Here the pip installs for all packages from the Python Package Index (PyPI),
from January 2016 onwards:

![](images/all.png)

[start_generated]: # (start_generated)
### [urllib3](https://github.com/urllib3/urllib3)

HTTP client

![](images/urllib3.png)

### [Requests](https://github.com/psf/requests)

HTTP library

![](images/requests.png)

[end_generated]: # (end_generated)

**[See more charts here.](charts.md)**

### See also

* [Python version share over time](https://medium.com/@hugovk/python-version-share-over-time-cf4498822650)

## source-finder.py

Given a PyPI package, `source_finder.py` looks for the source repository in its metadata.

```console
$ python source_finder.py six
https://github.com/benjaminp/six
$ python source_finder.py urllib3
None
```

It caches the JSON metadata downloaded from PyPI in a temporary directory, use the
`--verbose` option to see where. The cache files will be deleted the next month.

```console
$ python source_finder.py s3transfer --verbose
API URL: https://pypi.org/pypi/s3transfer/json
Cache file: /Users/hugo/Library/Caches/source-finder/2019-10-https-pypi-org-pypi-s3transfer-json.json
Cache file exists
project_urls Homepage https://github.com/boto/s3transfer
Success!
project_urls Homepage https://github.com/boto/s3transfer
Success!
https://github.com/boto/s3transfer
```

## top_repos.py

This will look for the source repo for the most-downloaded packages, using a JSON file
from [Top PyPI Packages](https://hugovk.github.io/top-pypi-packages/), and save them to
[`data/top-repos.json`](https://hugovk.github.io/pypi-tools/data/top-repos.json).

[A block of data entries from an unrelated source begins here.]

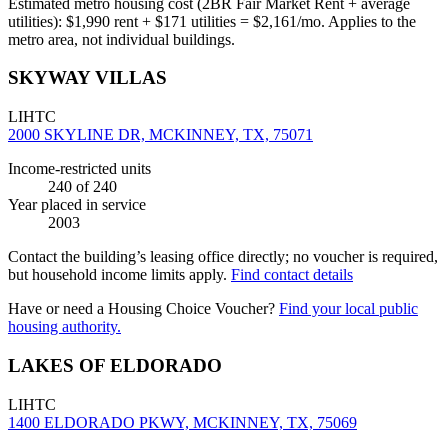
Estimated metro housing cost (2BR Fair Market Rent + average
utilities):
$
1,990
rent + $
171
utilities = $
2,161
/mo. Applies to the
metro area, not individual buildings.
SKYWAY VILLAS
LIHTC
2000 SKYLINE DR, MCKINNEY, TX, 75071
Income-restricted units
240
of 240
Year placed in service
2003
Contact the building’s leasing office directly; no voucher is required,
but household income limits apply.
Find contact details
Have or need a Housing Choice Voucher?
Find your local public
housing authority.
LAKES OF ELDORADO
LIHTC
1400 ELDORADO PKWY, MCKINNEY, TX, 75069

First, fetch fresh copy of the top packages:

```console
$ wget https://hugovk.github.io/top-pypi-packages/top-pypi-packages-30-days.min.json -O data/top-pypi-packages.json

--2019-10-14 18:12:45-- https://hugovk.github.io/top-pypi-packages/top-pypi-packages-30-days.min.json
Resolving hugovk.github.io (hugovk.github.io)... 185.199.110.153, 185.199.108.153, 185.199.111.153, ...
Connecting to hugovk.github.io (hugovk.github.io)|185.199.110.153|:443... connected.
HTTP request sent, awaiting response... 200 OK
Length: 250885 (245K) [application/json]
Saving to: ‘data/top-pypi-packages.json’

data/top-pypi-packages.json 100%[========================================================>] 245.00K --.-KB/s in 0.02s

2019-10-14 18:12:45 (14.7 MB/s) - ‘data/top-pypi-packages.json’ saved [250885/250885]
```

Check the first 10 packages:

```console
$ python top_repos.py -n 10
Load data/top-repos.json...
Load top-pypi-packages.json...
Already done: 0
Find new repos...
1 urllib3
2 six https://github.com/benjaminp/six
3 requests
4 botocore https://github.com/boto/botocore
5 python-dateutil
6 certifi
7 s3transfer https://github.com/boto/s3transfer
8 pip
9 idna https://github.com/kjd/idna
10 docutils
Old repos: 0
New repos: 4
Not found: 6
Save data/top-repos.json...
```

When running again:
* if a package already has a repo, it's not checked again in case it's changed
* if a package doesn't have a repo, it will be checked

Currently, it finds 3,951 repos for the top 5,000 packages.

I'm not planning on automating this, but can run it from time to time to update it.